Programs from across the United States apply to the FSF’s grant program. In a blinded process, the programs are ranked based on the quality of training facilities; methodologies and technologies; the academic, scholarly, and innovative activities of faculty and fellows in a given program; and the volume and variety of cases to which fellows are exposed. Using an objective scoring process, each fellowship program is evaluated and scored in each of three domains: clinical experience, accreditation, and scholarly activity. To be eligible for FSF funding, programs must achieve a threshold score and be accredited by either the Fellowship Council or the Accreditation Council for Graduate Medical Education (ACGME). Both accrediting organizations conduct rigorous reviews to ensure the standards of training are met.

Currently, demand for surgical fellowships exceeds available positions, and the FSF perpetually seeks new funding sources to ensure continued access to training. In its early years, nearly 100 percent of the Foundation’s support came from just a few key industry donors. As those donors faced economic changes, the FSF has sought support from the larger surgical community, including corporations, societies, and foundations as well as individual donors eager to give back. “Fellowships are a requisite for the availability of complex surgical procedures that have a tangible benefit on the lives of patients,” explained Dr. Fowler. “Funding the fellowships now depends on a broader group of stakeholders. The Foundation is grateful to its supporters and proud to carry out its mission.”

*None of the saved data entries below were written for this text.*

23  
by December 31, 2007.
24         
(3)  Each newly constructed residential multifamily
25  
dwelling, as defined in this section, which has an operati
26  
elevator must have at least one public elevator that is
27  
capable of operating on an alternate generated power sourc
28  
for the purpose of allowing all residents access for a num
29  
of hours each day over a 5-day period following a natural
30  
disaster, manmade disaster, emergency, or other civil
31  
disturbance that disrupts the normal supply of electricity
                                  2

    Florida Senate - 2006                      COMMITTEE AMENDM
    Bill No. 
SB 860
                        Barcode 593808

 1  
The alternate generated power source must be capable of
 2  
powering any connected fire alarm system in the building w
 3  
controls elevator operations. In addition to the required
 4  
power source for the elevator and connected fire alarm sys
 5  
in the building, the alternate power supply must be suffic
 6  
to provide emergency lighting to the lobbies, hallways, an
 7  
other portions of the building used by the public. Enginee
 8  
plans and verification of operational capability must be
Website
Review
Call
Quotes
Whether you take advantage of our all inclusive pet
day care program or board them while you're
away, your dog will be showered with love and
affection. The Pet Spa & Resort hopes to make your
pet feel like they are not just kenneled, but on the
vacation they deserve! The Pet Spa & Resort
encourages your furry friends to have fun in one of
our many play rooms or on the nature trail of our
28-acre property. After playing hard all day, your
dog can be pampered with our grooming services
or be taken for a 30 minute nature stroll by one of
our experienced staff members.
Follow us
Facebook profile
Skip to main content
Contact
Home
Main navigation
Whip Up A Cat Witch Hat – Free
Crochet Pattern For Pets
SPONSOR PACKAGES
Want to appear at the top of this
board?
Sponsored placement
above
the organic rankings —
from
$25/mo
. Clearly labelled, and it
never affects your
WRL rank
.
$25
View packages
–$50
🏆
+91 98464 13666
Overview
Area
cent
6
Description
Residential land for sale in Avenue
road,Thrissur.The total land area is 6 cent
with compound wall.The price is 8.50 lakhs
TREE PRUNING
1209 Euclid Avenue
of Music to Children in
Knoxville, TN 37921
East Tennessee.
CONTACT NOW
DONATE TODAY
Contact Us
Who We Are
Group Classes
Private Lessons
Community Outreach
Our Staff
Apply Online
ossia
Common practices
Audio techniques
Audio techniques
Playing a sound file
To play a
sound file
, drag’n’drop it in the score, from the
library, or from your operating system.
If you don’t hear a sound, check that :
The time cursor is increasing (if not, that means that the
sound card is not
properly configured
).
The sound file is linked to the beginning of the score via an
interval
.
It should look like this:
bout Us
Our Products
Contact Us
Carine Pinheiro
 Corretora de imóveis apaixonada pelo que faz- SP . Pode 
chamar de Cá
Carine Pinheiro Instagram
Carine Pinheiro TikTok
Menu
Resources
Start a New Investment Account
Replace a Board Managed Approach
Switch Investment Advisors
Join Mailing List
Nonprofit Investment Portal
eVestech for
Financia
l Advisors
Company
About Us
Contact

To learn more about the FSF, visit

1.    Bell RH Jr, Banker MB, Rhodes RS, et. al. Graduate Medical Education in Surgery in the United States. Surg Clin North Am. 2007 Aug:87(4):811-23.
2.    Numann, PJ. Presidential Address, 97th Clinical Congress, American College of Surgeons, San Francisco Oct. 23, 2011.

Funding: No funding was provided for this article.

Financial disclosures: The authors report no conflicts of interest relevant to the content of this article.